My conclusion: it absolutely needs to be done asynchronously and parallel in order to be efficient. I have tried with Tasks as you can tell, but that doesn't improve the performance at all. My intuition tells me that every time we read subpages of a page, we should do that async and parallel and every time we start crawling on a page, we have to do that async and in parallel as well. I have no idea on how to achieve that, do I need to completely refactor my code? Should I create a new crawler every time I enqueue a subpage?

I'm lost, can you help me figure it out?

CodePudding user response:

You could consider using the new (.NET 6) API Parallel.ForEachAsync. This method accepts an enumerable sequence, and invokes an asynchronous delegate for each element in the sequence, with a specific degree of parallelism. One overload of this method is particularly interesting, because it accepts an IAsyncEnumerable<T> as input, which is essentially an asynchronous stream of data.

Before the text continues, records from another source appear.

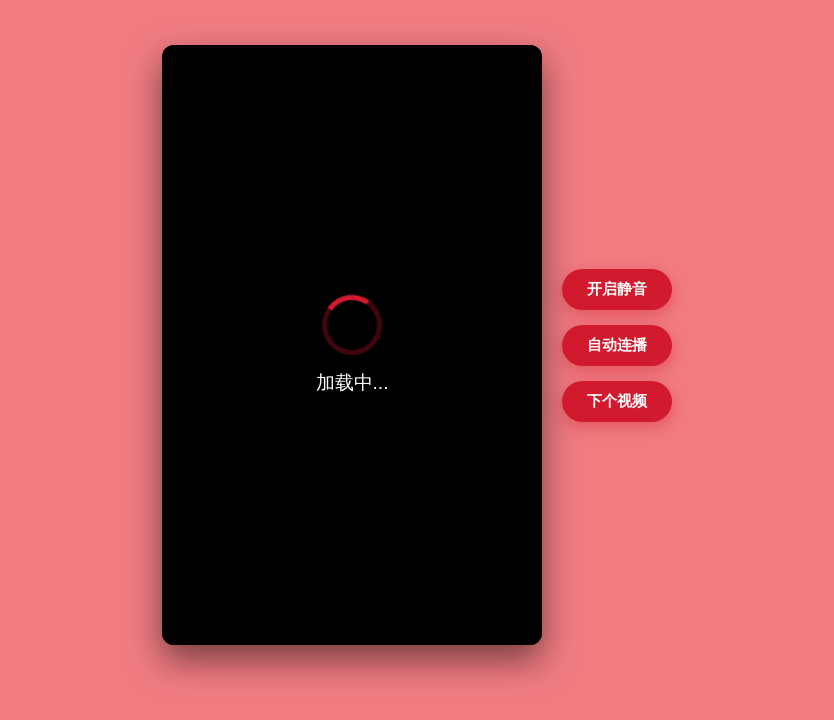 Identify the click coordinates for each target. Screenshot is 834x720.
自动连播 (617, 344)
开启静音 (617, 288)
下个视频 (617, 400)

You could create such a stream dynamically with an iterator method (a method that yields), but it is probably easier to use a Channel<T> that exposes its contents as IAsyncEnumerable<T>. Here is a rough demonstration of this idea:

var channel = Channel.CreateUnbounded<CrawlerPage>();
channel.Writer.TryWrite(new CrawlerPage(sourceLink));

var cts = new CancellationTokenSource();
var options = new ParallelOptions()
{
    MaxDegreeOfParallelism = 10,
    CancellationToken = cts.Token
};

await Parallel.ForEachAsync(channel.Reader.ReadAllAsync(), async (page, ct) =>
{
    CrawlerPage[] subpages = await GetPagesAsync(page);
    foreach (var subpage in subpages) channel.Writer.TryWrite(subpage);
});

The parallel loop will continue crunching pages until the channel.Writer.Complete() method is called and then all remaining pages in the channel are consumed, or until the CancellationTokenSource is canceled.

CodePudding user response:

Calling client.GetAsync(page.mainLink).Result makes your code wait synchronously. Use await client.GetAsync(page.mainLink). Doing so you should not use Task.Run. Task.Run can be used to have synchronous work be excecuted in asynchronously.

If you want parallelism you can await several Task using Task.WhenAll.